Berliner Zeitung gazetesi, Almanya’ya sığınan mülteci adaylarına ve barındıkları yerlere yapılan saldırıların artmasını konu alan yorumunda, ülkedeki yabancılara takınılan tavrın batı ile doğu arasında farklılık göstermesinin nedenini soruyor:
“Mülteci barınaklarının korumadan aciz kalması aynı zamanda devletin kuvvet kullanma tekelinin zayıfladığını gösteren ve saldırganların taklitçilerini cesaretlendiren bir işarettir. Doğu Almanya’nın küçük kasabalarında hiç polis korkusu olmadan mültecilere saldırılabiliyorsa, aynı şeyi başka yerlerde de yapmak mümkündür. Doğu eyaletlerinde bu tür saldırılara çok daha fazla rastlanması Almanya’nın birleşmediğinin kanıtıdır.”

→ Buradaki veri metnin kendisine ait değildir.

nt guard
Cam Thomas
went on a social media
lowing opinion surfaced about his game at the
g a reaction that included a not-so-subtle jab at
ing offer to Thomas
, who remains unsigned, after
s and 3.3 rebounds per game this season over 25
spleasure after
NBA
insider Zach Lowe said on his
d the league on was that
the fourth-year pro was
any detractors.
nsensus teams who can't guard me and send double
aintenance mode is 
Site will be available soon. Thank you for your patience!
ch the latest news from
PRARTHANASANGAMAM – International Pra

Kölner Stadt-Anzeiger gazetesi de Almanya’nın doğusundaki ırkçı eylemleri Almanya’nın birleşmeyi başaramamış olmasına bağlıyor:
“Orta yaşın üzerindeki Doğu Almanlar, kendilerini batıya kavuşturan sisteme alışmamakta diretiyor. Aynı zamanda sistemin 60’lı yılların sonlarındaki gençlik hareketinin yabancılara açık olunmasını sağlayan ruhunu da reddediyorlar. Birleşmenin eşitler arasında olmamasının ve doğuyu batıya uymaya zorlamasının acısı şimdi çıkıyor. Birleşme sırasında Doğu Almanya’ya söz hakkı tanınmadı. Toplumun en azından marjinal kesimleri ülkeyi olduğu gibi kabul etmeye yanaşmıyor. Doğudaki ırkçılık aynı zamanda batıya karşı gizli ayaklanmanın da bir tezahürüdür.”

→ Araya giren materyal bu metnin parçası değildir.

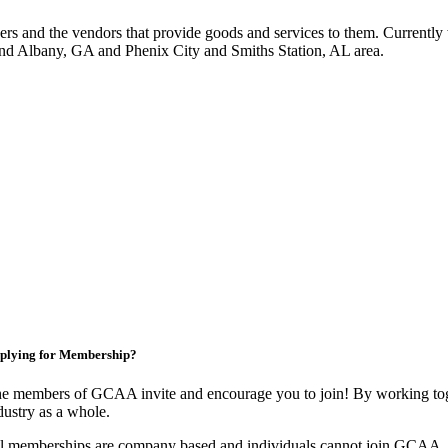
 and the vendors that provide goods and services to them. Currently 
nd Albany, GA and Phenix City and Smiths Station, AL area.
plying for Membership?
e members of GCAA invite and encourage you to join! By working toge
dustry as a whole.
l memberships are company based and individuals cannot join GCAA.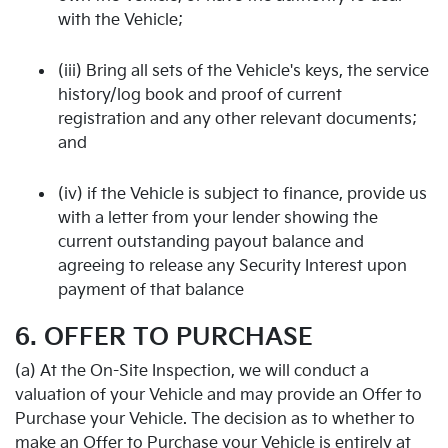
with the Vehicle;
(iii) Bring all sets of the Vehicle's keys, the service
history/log book and proof of current
registration and any other relevant documents;
and
(iv) if the Vehicle is subject to finance, provide us
with a letter from your lender showing the
current outstanding payout balance and
agreeing to release any Security Interest upon
payment of that balance
6. OFFER TO PURCHASE
(a) At the On-Site Inspection, we will conduct a
valuation of your Vehicle and may provide an Offer to
Purchase your Vehicle. The decision as to whether to
make an Offer to Purchase your Vehicle is entirely at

Münih’te yayımlanan Münchner Merkur gazetesi, mülteci akınını konu alan yorumunda şu yargıya varıyor:
“Yabancıya 'hoşgeldin’ kültürü geliştirmeye çalışan Almanya ne kadar mülteci kaldırabilir? Almanların yardım gönüllülüğü ne kadar iyimser değerlendirilirse değerlendirilsin, mültecilerin aşırı fazla bulunduğu gün elbet gelecektir. BM yetkilisinin durumun Almanya ve İsveç açısından katlanılabilir olmaktan çıktığı şeklindeki sözleri yabana atılmamalı. Avrupa’da mülteci olarak kabul edilmeye çalışanların yarısını bu iki ülke alıyor. Berlin Avrupa Birliği’nden de medet ummamalı. Juncker’in bürokratları savaş ve açlıktan kaçan insanlara nasıl yardım edilebileceğini düşünmek yerine Almanya’nın otoyol ücretiyle uğraşıyorlar. Bazı ülkelerde de Avrupa Birliği başöğretmeninin zor duruma düşmesine gizliden gizliye sevinenler var.”